In the second post of this series I showed how you can write your own string interpolators for Scala 2.10. The examples were designed to work regardless of the content of the processed string. In many other cases, we care what the string looks like and its form affects what we want to do. Often we want to complain if the content of the string is not acceptable. Options are a run-time error or a compile-time one. The latter case requires us to extend the compiler, which I will do using 2.10’s experimental macro features.
The complete code for all examples in this series will be made available in the accompanying BitBucket project.
Octal number literals
Suppose that we want to use the notation o"177" to stand for an
integer literal whose value is specified in octal (base 8).
Our interpolator will have to perform a numeric conversion or complain
if the string literal is not a legal octal number.
(For simplicity, we ignore interpolated expressions in this example.)
We can define a simple octal number interpolator as follows.

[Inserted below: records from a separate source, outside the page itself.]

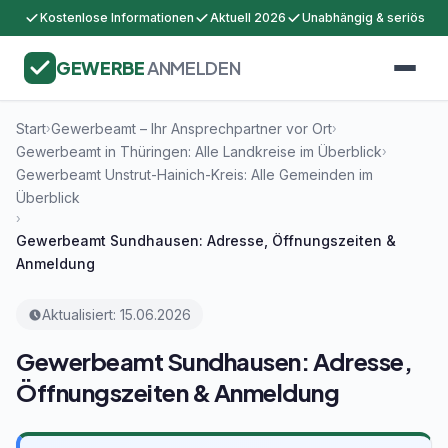
Kostenlose Informationen
Aktuell 2026
Unabhängig & seriös
GEWERBE
ANMELDEN
Start
Gewerbeamt – Ihr Ansprechpartner vor Ort
›
›
Gewerbeamt in Thüringen: Alle Landkreise im Überblick
›
Gewerbeamt Unstrut-Hainich-Kreis: Alle Gemeinden im
Überblick
›
Gewerbeamt Sundhausen: Adresse, Öffnungszeiten &
Anmeldung
Aktualisiert: 15.06.2026
Gewerbeamt Sundhausen: Adresse,
Öffnungszeiten & Anmeldung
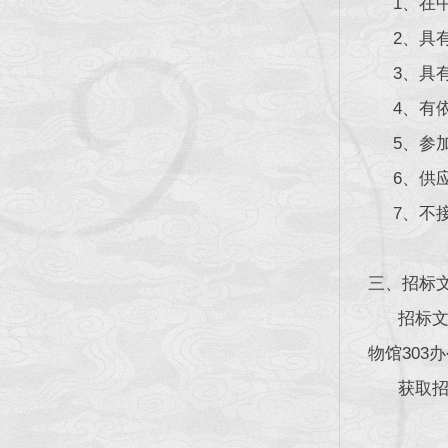
1、在中
2、具有
3、具有
4、有依
5、参加
6、供应
7、不接
三、招标
招标文件自
物馆303
获取招标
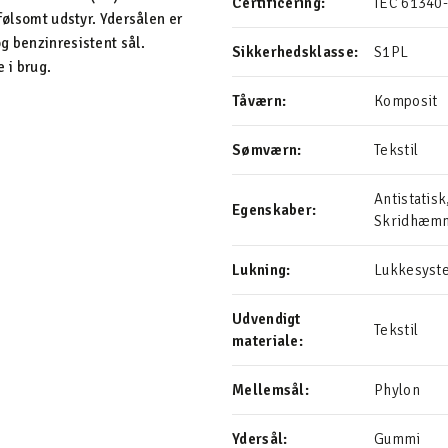
Certificering:
IEC 61340-
følsomt udstyr. Ydersålen er
g benzinresistent sål.
Sikkerhedsklasse:
S1PL
e i brug.
Tåværn:
Komposit
Sømværn:
Tekstil
Antistatis
Egenskaber:
Skridhæm
Lukning:
Lukkesyst
Udvendigt
Tekstil
materiale:
Mellemsål:
Phylon
Ydersål:
Gummi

implicit class OctalContext (val sc : StringContext) { def o () : Int = { val orig = sc.parts.mkString val OctalNum = "[0-7]+".r orig match { case OctalNum () => Integer.parseInt (orig, 8) case _ => sys.error ("Can only contain 0-7 characters") } } }
We access the string literal using the parts method of the
StringContext which returns a list of all of the context string
parts from the literal.
In this case there will only be one since we are not supporting
interpolated expressions.
Once we have the string, a regular expression pattern checks whether the literal is in the correct form or not. If the form is ok, we convert the string and return its integer value. Otherwise, we throw an error to complain about the format violation.
println (o"177") println (o"49")
127 java.lang.RuntimeException: Can only contain 0-7 characters at scala.sys.package$.error(package.scala:27) at Octal$OctalContext.o(Octal.scala:12) at Octal$.main(Octal.scala:20)
Compile-time checking
Run-time errors are fine in some situations, but many of us would like to get stronger guarantees about our code. In particular, we’d like the compiler to complain if we try to write an octal number literal but get the format wrong.
One way to achieve this kind of checking is to extend the compiler with a macro. Macros are a new experimental feature in Scala 2.10 and are planned to be fully-supported in 2.11. In a nutshell, a macro is given access to the compiler’s abstract syntax tree (AST) for a method call. It can return a new AST that the compiler will use instead of the original call. Thus, the macro can replace the call that a user writes with any legal expression.
(Strictly speaking, the macros we use here are def macros because
they implement the bodies of def constructs.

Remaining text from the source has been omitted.